迎春記

― 手持ち無沙汰なあなたに贈るゲイの小噺 ―

10年目

昼過ぎに何気なくテレビをつけると、震災から10年目を取り上げた特番がやっていて思わず見入ってしまった。僕個人にとっては濃密で長い10年だったけれども、震災という切り口で見てみると、あっという間だったように感じる。

 

番組では、震災直後に津波が宮城県石巻市を飲み込む映像が流れていた。津波は多くの家屋をあっという間に押し流すと、街の高台となる「日和山」の斜面に押し付けて、次々と瓦礫にしていった。津波の映像だけならば、ただただ圧倒されるだけなのだが、その背景には住人の悲鳴や、あぁ...という言葉にならない絶望のため息が聞こえる。

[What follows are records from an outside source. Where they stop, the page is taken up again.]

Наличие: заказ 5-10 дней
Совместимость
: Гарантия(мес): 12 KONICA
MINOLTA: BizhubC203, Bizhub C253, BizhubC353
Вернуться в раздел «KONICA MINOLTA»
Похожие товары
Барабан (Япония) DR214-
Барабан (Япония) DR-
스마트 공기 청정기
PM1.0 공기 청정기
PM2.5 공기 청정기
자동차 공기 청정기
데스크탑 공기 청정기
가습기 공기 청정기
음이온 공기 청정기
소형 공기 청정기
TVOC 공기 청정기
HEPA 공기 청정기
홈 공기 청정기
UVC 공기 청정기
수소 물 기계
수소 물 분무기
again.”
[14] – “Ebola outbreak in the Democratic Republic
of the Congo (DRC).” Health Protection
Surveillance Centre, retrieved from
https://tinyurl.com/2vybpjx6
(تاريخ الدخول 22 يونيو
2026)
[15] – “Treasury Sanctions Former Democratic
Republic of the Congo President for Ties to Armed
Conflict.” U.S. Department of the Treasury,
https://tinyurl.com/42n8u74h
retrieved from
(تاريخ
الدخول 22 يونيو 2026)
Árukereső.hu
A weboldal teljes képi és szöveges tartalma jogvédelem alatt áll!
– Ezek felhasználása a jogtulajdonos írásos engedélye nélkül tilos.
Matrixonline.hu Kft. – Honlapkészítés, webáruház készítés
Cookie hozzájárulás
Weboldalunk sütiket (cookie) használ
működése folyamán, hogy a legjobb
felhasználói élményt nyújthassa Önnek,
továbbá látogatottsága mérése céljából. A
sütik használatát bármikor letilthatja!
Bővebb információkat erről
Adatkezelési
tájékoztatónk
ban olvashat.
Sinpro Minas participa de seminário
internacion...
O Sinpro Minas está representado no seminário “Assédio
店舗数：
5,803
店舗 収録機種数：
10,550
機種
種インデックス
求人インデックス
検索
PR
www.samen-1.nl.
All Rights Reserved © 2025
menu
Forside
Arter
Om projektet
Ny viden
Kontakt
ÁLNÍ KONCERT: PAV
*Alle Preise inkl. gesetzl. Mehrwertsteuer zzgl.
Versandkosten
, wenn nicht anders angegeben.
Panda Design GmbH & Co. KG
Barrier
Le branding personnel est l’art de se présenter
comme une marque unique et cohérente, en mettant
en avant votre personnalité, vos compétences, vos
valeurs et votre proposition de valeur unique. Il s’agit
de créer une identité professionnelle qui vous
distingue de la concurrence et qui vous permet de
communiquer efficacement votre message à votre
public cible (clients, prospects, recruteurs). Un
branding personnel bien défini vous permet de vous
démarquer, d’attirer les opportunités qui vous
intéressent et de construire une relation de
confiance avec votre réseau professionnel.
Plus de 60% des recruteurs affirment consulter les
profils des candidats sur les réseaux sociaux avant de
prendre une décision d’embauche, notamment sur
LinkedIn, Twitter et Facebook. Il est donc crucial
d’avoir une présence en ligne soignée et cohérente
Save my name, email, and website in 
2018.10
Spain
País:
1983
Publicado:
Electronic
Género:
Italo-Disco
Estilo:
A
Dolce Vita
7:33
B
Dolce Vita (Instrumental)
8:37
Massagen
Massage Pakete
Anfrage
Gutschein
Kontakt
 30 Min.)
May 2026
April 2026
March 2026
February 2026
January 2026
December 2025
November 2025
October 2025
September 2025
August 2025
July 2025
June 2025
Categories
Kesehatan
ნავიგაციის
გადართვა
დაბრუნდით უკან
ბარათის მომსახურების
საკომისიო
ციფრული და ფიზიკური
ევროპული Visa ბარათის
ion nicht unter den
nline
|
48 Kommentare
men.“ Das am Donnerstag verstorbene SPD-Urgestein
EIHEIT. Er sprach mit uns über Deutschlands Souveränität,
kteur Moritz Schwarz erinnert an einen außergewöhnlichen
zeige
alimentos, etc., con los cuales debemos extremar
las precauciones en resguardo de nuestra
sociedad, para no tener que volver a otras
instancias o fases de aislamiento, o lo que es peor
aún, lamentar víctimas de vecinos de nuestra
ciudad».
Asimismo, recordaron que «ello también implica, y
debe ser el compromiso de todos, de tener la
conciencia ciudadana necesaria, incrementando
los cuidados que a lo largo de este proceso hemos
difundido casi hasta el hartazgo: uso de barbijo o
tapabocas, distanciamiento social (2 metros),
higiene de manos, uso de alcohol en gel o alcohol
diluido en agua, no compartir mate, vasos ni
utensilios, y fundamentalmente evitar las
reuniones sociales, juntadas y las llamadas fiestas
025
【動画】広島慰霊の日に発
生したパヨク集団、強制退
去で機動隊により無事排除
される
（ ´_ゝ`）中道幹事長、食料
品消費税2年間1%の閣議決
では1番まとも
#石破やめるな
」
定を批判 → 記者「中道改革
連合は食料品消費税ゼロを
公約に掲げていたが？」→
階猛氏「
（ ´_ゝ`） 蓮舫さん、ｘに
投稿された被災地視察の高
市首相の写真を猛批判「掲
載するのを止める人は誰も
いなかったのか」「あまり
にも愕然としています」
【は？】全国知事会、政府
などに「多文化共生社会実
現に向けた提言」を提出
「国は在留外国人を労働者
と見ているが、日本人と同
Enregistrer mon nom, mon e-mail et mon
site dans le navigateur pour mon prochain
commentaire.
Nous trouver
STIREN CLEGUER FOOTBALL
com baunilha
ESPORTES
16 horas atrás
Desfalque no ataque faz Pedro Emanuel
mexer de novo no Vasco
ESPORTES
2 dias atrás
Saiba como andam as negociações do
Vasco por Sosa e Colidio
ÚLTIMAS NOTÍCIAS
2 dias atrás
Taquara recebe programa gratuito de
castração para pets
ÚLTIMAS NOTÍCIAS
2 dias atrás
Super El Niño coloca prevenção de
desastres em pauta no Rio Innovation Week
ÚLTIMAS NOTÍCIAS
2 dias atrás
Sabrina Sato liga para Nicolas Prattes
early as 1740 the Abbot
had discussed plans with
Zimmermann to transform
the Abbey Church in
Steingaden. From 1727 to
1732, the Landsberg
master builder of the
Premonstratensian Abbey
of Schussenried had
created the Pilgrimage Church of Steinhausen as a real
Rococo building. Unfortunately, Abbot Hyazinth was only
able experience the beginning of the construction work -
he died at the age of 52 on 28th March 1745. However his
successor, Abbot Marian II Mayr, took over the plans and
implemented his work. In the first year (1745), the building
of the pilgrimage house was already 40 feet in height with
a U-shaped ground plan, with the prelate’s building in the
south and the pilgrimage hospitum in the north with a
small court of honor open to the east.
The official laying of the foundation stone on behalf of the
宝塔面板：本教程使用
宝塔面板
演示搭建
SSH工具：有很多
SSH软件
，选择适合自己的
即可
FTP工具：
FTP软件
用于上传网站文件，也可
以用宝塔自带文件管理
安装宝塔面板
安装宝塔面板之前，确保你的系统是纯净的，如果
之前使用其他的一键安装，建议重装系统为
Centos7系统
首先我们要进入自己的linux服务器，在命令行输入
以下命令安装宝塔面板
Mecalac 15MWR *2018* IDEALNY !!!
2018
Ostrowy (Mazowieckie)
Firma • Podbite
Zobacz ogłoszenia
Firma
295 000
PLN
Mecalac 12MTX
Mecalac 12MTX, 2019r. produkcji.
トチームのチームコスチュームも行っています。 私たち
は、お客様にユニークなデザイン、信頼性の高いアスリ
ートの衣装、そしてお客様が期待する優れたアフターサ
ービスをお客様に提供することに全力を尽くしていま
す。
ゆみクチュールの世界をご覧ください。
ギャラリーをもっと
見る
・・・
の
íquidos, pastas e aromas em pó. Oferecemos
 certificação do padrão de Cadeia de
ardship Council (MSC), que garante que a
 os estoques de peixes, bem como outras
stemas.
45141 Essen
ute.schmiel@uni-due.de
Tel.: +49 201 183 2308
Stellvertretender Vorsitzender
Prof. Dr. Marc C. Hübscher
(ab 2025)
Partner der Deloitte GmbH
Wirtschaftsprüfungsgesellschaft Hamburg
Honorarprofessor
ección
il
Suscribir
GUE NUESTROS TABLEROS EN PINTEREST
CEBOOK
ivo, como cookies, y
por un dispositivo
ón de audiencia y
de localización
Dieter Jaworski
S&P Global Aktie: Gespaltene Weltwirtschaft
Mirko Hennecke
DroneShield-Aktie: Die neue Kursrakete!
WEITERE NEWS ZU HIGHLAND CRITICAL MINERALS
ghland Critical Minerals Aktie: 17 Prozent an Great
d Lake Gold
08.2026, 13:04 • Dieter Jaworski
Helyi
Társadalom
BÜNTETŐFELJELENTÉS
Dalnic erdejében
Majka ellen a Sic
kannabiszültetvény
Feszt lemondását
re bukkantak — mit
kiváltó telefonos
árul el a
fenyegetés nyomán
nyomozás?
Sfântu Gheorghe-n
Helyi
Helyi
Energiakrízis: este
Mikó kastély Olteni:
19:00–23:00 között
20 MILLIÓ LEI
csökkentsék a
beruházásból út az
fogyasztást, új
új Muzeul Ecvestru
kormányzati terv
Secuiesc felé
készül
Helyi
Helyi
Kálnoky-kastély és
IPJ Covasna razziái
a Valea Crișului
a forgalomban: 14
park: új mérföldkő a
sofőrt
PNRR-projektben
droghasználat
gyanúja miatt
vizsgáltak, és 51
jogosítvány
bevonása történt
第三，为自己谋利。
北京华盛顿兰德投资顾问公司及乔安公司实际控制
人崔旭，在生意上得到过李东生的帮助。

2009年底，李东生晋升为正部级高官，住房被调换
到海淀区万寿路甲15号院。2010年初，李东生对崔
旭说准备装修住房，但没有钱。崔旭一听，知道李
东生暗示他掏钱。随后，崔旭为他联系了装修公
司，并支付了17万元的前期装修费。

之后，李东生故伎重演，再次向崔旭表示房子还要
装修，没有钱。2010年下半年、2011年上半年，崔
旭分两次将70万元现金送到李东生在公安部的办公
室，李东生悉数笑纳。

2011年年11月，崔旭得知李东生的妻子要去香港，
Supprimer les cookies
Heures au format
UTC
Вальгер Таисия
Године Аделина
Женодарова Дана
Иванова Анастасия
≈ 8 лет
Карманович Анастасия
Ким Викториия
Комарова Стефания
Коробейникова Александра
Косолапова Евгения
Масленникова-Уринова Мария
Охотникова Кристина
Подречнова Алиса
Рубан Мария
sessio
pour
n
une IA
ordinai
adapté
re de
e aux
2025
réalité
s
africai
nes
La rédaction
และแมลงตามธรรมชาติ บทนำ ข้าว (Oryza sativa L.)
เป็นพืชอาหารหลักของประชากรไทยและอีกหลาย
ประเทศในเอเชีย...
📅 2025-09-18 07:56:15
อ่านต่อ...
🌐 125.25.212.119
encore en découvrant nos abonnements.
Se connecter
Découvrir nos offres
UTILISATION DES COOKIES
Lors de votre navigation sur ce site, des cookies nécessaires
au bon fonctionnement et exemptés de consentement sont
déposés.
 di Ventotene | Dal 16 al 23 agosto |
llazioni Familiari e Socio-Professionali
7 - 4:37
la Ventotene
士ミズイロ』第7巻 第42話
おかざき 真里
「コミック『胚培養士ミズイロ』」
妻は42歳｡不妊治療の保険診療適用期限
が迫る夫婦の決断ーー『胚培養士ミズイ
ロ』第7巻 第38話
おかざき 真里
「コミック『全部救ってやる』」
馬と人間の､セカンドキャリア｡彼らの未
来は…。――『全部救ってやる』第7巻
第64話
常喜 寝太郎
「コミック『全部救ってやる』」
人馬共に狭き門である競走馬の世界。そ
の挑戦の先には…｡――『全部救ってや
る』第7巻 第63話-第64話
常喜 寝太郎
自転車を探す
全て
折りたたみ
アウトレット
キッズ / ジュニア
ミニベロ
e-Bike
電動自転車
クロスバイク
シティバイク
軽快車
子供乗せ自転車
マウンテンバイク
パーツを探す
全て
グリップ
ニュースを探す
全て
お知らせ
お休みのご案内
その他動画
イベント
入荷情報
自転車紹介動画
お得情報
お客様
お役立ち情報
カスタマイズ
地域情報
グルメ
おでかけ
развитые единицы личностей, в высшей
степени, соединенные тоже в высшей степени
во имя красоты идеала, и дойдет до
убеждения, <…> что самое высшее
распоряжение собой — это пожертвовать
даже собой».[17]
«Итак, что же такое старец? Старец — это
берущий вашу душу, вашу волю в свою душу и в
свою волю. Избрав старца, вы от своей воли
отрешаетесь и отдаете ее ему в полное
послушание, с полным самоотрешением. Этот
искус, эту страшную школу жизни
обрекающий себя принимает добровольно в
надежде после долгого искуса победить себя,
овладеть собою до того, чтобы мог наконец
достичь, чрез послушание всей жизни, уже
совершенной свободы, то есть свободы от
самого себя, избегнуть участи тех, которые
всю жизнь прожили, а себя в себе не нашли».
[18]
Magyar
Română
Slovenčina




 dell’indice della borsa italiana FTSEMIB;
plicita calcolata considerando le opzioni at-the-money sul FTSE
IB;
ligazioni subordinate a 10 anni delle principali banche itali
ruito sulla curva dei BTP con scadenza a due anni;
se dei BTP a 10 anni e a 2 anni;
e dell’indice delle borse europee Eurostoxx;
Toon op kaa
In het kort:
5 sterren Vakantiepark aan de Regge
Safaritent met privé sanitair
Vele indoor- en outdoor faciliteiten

これは自分と同じ誰かの、当たり前だと思われた日常が破壊されていく映像なのだと思うと、今でも胸が締め付けられる思いがした。

 

そのほかにも、番組では様々な被災地のあの時と今の様子が流された。今では寸断されていた三陸鉄道の列車が海沿いを走り、何もなくなった街に新しい建物が次々と立っていた。

 

その中に見覚えのある光景があった。海沿いに立つ一本の松の木。

 

『奇跡の一本松』。陸前高田市である。

 

 

僕は以前、陸前高田市にボランティア活動に行ったことがある。

 

今から7年前。震災から3年後のことだ。ボランティアと言っても、会社の新入社員研修の一環で行ったのだから、そこにボランティア精神があったかと聞かれたら自信がない。でも、あの時見たこと、聞いた話は今でも覚えている。

 

僕らが行った時の陸前高田市は、何もないまっさらな土地だった。きっと山積みであったであろう瓦礫が一切片付けられ、まっさらな土地になっていた。海沿いの方は盛土がされ高さがかさ上げされている。街を走るのはほとんどが工事関連の大型車。かつて街があった場所とは到底思えず、初期の建設現場にでもいるような心地だった。

 

そこで僕らは「遺留品捜査」をやった。土を掘って、残された物品を探す。僕らがその時立っていたその場所も、いずれは盛土がされて二度と探すことができなくなるらしい。同伴してくれた現地の方からは、どんな小さな破片でも誰かの持ち物だと思って大切に扱って欲しいという説明を受けた。

 

すでに震災から3年経っている。これだけ整地された場所で何も見つかるまいと思っていたが、ほんの数かきしたところで小さな陶器の欠片のようなものが見つかった。白地に藍色の模様が入っている欠片。茶碗の一部だろうと思われた。

 

ほんの数年前までは、この茶碗を囲んでいた食卓があったのだと思うと、込み上げてくるものがあった。だが、ここで僕が泣くのは何だか違うような感じがして思わず堪えてしまった。震災から3年、特にこれといったこともせず、ここへ来たのだって自分の意思ではなく、会社の"教育"として。そんな僕には、ここで泣く資格なんてないと思われた。だから必死で堪えた。

 

今、3月11日になって思い出すのは、あの時触った茶碗の欠片の感触だった。

 

 

今日テレビをつけて本当に良かった。あの日のこと、ボランティアのことが鮮明に蘇ってきた。映像ってすごい。

 

被災した人は震災のことを忘れるはずなんてない。だから被災しなかった僕みたいな人こそ、忘れちゃいけないと思う。あの日のことを。